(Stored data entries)
_ _ _ _ _
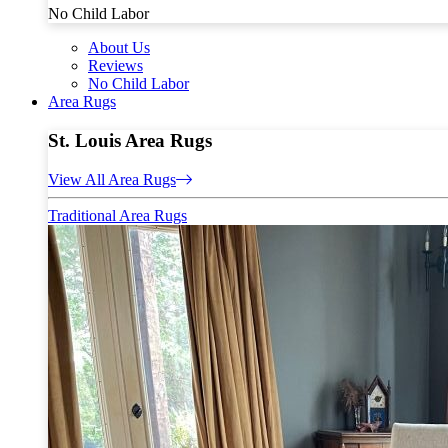
No Child Labor
About Us
Reviews
No Child Labor
Area Rugs
St. Louis Area Rugs
View All Area Rugs
Traditional Area Rugs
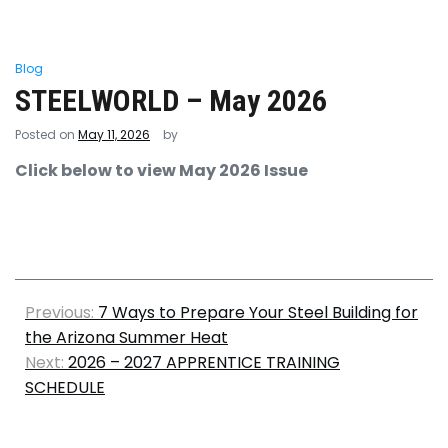
Blog
STEELWORLD – May 2026
Posted on
May 11, 2026
by
Click below to view May 2026 Issue
Previous:
7 Ways to Prepare Your Steel Building for
the Arizona Summer Heat
Next:
2026 – 2027 APPRENTICE TRAINING
SCHEDULE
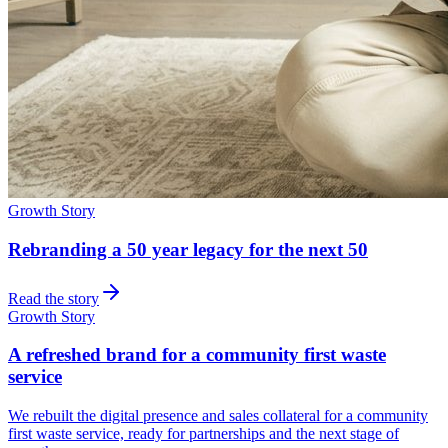
Growth Story
Rebranding a 50 year legacy for the next 50
Read the story
Growth Story
A refreshed brand for a community first waste
service
We rebuilt the digital presence and sales collateral for a community
first waste service, ready for partnerships and the next stage of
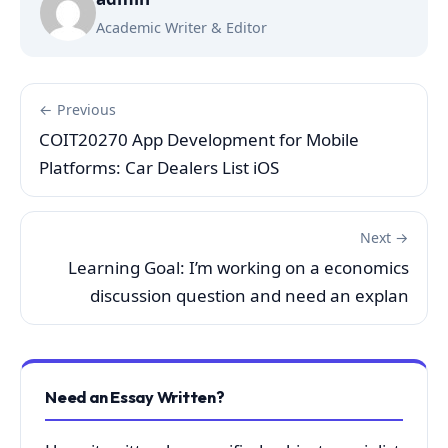
Academic Writer & Editor
← Previous
COIT20270 App Development for Mobile
Platforms: Car Dealers List iOS
Next →
Learning Goal: I’m working on a economics
discussion question and need an explan
Need an Essay Written?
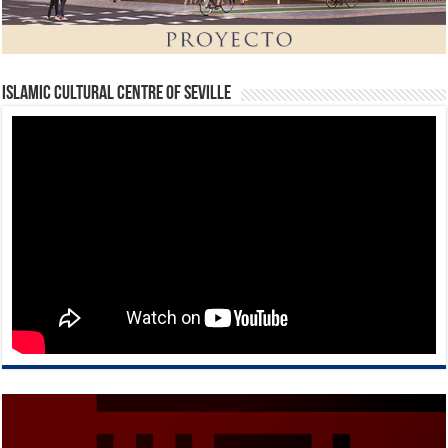
Islamic Cultural Centre of Seville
_ _ _ _ _
**TASK PROMPT**
Quote the records above exactly, leaving out any pictures.

**EXERCISE OUTPUT**
No Child Labor
About Us
Reviews
No Child Labor
Area Rugs
St. Louis Area Rugs
View All Area Rugs
Traditional Area Rugs
Blog
STEELWORLD – May 2026
Posted on
May 11, 2026
by
Click below to view May 2026 Issue
Previous:
7 Ways to Prepare Your Steel Building for
the Arizona Summer Heat
Next:
2026 – 2027 APPRENTICE TRAINING
SCHEDULE
Growth Story
Rebranding a 50 year legacy for the next 50
Read the story
Growth Story
A refreshed brand for a community first waste
service
We rebuilt the digital presence and sales collateral for a community
first waste service, ready for partnerships and the next stage of
Academic Writer & Editor
← Previous
COIT20270 App Development for Mobile
Platforms: Car Dealers List iOS
Next →
Learning Goal: I’m working on a economics
discussion question and need an explan
Need an Essay Written?
Islamic Cultural Centre of Seville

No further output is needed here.